### Recorded information

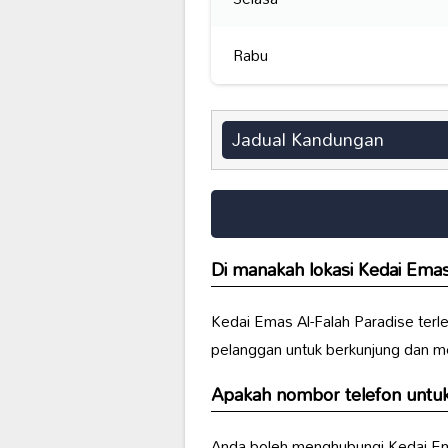
Rabu
Jadual Kandungan
Di manakah lokasi Kedai Emas
Kedai Emas Al-Falah Paradise terle
pelanggan untuk berkunjung dan me
Apakah nombor telefon untuk
Anda boleh menghubungi Kedai Ema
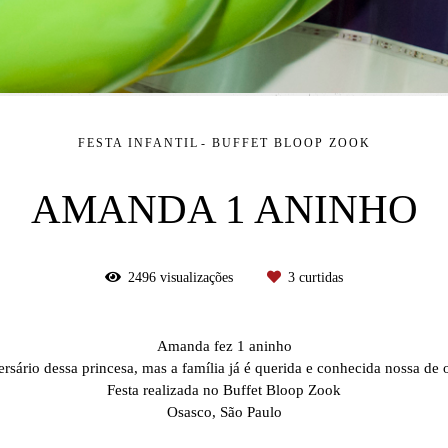
FESTA INFANTIL
BUFFET BLOOP ZOOK
AMANDA 1 ANINHO
2496
visualizações
3
curtidas
Amanda fez 1 aninho
ersário dessa princesa, mas a família já é querida e conhecida nossa de 
Festa realizada no Buffet Bloop Zook
Osasco, São Paulo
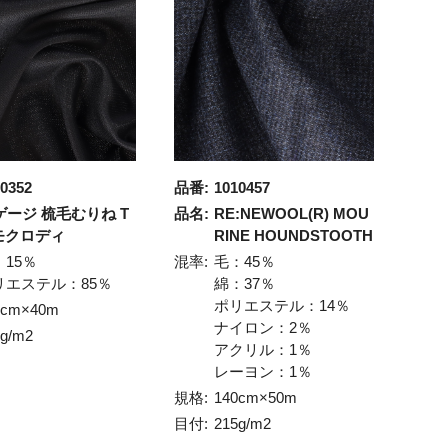
0352
品番:
1010457
ゲージ 梳毛むりね T
品名:
RE:NEWOOL(R) MOU
モクロディ
RINE HOUNDSTOOTH
：15％
混率:
毛：45％
リエステル：85％
綿：37％
ポリエステル：14％
8cm×40m
ナイロン：2％
5g/m2
アクリル：1％
レーヨン：1％
規格:
140cm×50m
目付:
215g/m2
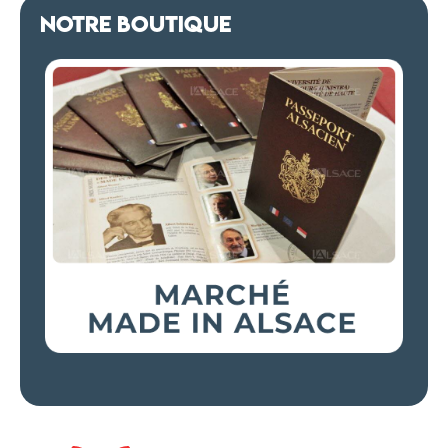
NOTRE BOUTIQUE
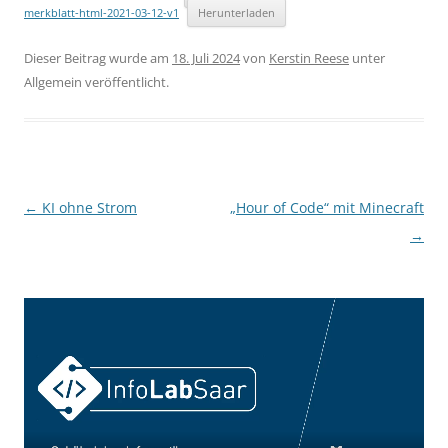
merkblatt-html-2021-03-12-v1
Herunterladen
Dieser Beitrag wurde am
18. Juli 2024
von
Kerstin Reese
unter
Allgemein veröffentlicht.
Beitragsnavigation
←
KI ohne Strom
„Hour of Code“ mit Minecraft
→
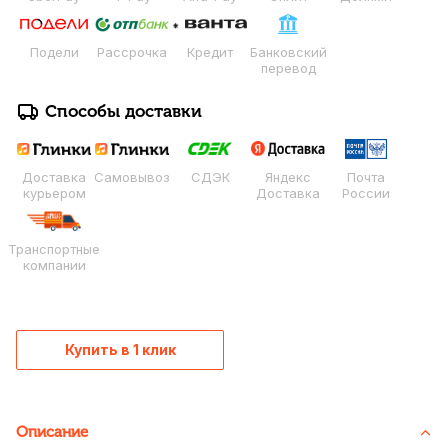
Подели
Рассрочка
Кредит
Банковский
перевод
Способы доставки
Доставка
Самовывоз
СДЭК
Яндекс
Почта
курьером
Доставка
России
Транспортные
компании
Купить в 1 клик
Описание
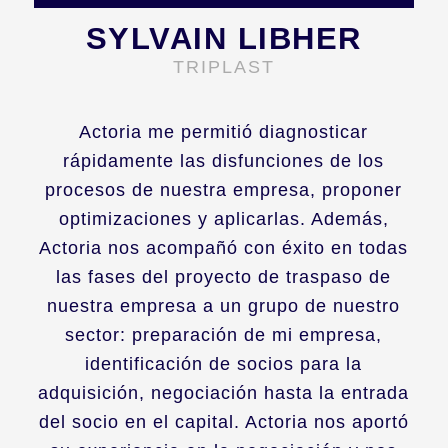
SYLVAIN LIBHER
TRIPLAST
Actoria me permitió diagnosticar
rápidamente las disfunciones de los
procesos de nuestra empresa, proponer
optimizaciones y aplicarlas. Además,
Actoria nos acompañó con éxito en todas
las fases del proyecto de traspaso de
nuestra empresa a un grupo de nuestro
sector: preparación de mi empresa,
identificación de socios para la
adquisición, negociación hasta la entrada
del socio en el capital. Actoria nos aportó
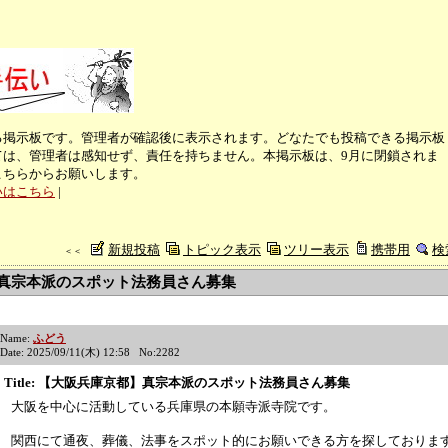
る掲示板です。管理者が確認後に表示されます。どなたでも投稿できる掲示板
ては、管理者は感知せず、責任を持ちません。本掲示板は、9月に閉鎖されま
こちらからお願いします。
いはこちら
|
新規投稿
トピック表示
ツリー表示
携帯用
検
＜＜
真宗本派のスポット法務員さん募集
Name:
ふどう
Date: 2025/09/11(木) 12:58 No:2282
Title: 【大阪兵庫京都】真宗本派のスポット法務員さん募集
大阪を中心に活動している兵庫県の本願寺派寺院です。
関西にて通夜、葬儀、法事をスポット的にお願いできる方を探しておりま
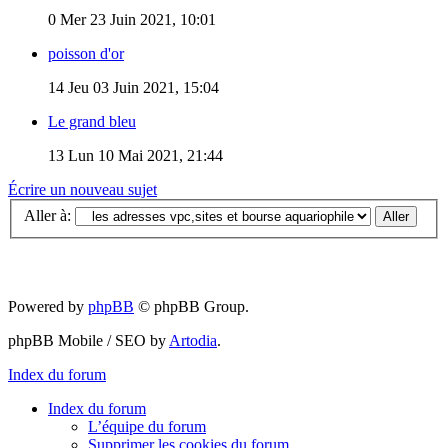
0
Mer 23 Juin 2021, 10:01
poisson d'or
14
Jeu 03 Juin 2021, 15:04
Le grand bleu
13
Lun 10 Mai 2021, 21:44
Écrire un nouveau sujet
Aller à:
Powered by
phpBB
© phpBB Group.
phpBB Mobile / SEO by
Artodia
.
Index du forum
Index du forum
L’équipe du forum
Supprimer les cookies du forum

### Exercise objective
Reproduce precisely the lines of the listing above, from the line containing "Dieser Beitrag wurde am" to the last line, both ends included. Pictures are to be omitted.

### The completed task
Dieser Beitrag wurde am
18. Juli 2024
von
Kerstin Reese
unter
Allgemein veröffentlicht.
Beitragsnavigation
←
KI ohne Strom
„Hour of Code“ mit Minecraft
→
Подели
Рассрочка
Кредит
Банковский
перевод
Способы доставки
Доставка
Самовывоз
СДЭК
Яндекс
Почта
курьером
Доставка
России
Транспортные
компании
Купить в 1 клик
Описание
SYLVAIN LIBHER
TRIPLAST
Actoria me permitió diagnosticar
rápidamente las disfunciones de los
procesos de nuestra empresa, proponer
optimizaciones y aplicarlas. Además,
Actoria nos acompañó con éxito en todas
las fases del proyecto de traspaso de
nuestra empresa a un grupo de nuestro
sector: preparación de mi empresa,
identificación de socios para la
adquisición, negociación hasta la entrada
del socio en el capital. Actoria nos aportó
る掲示板です。管理者が確認後に表示されます。どなたでも投稿できる掲示板
ては、管理者は感知せず、責任を持ちません。本掲示板は、9月に閉鎖されま
こちらからお願いします。
いはこちら
|
新規投稿
トピック表示
ツリー表示
携帯用
検
＜＜
真宗本派のスポット法務員さん募集
Name:
ふどう
Date: 2025/09/11(木) 12:58 No:2282
Title: 【大阪兵庫京都】真宗本派のスポット法務員さん募集
大阪を中心に活動している兵庫県の本願寺派寺院です。
関西にて通夜、葬儀、法事をスポット的にお願いできる方を探しておりま
0
Mer 23 Juin 2021, 10:01
poisson d'or
14
Jeu 03 Juin 2021, 15:04
Le grand bleu
13
Lun 10 Mai 2021, 21:44
Écrire un nouveau sujet
Aller à:
Powered by
phpBB
© phpBB Group.
phpBB Mobile / SEO by
Artodia
.
Index du forum
Index du forum
L’équipe du forum
Supprimer les cookies du forum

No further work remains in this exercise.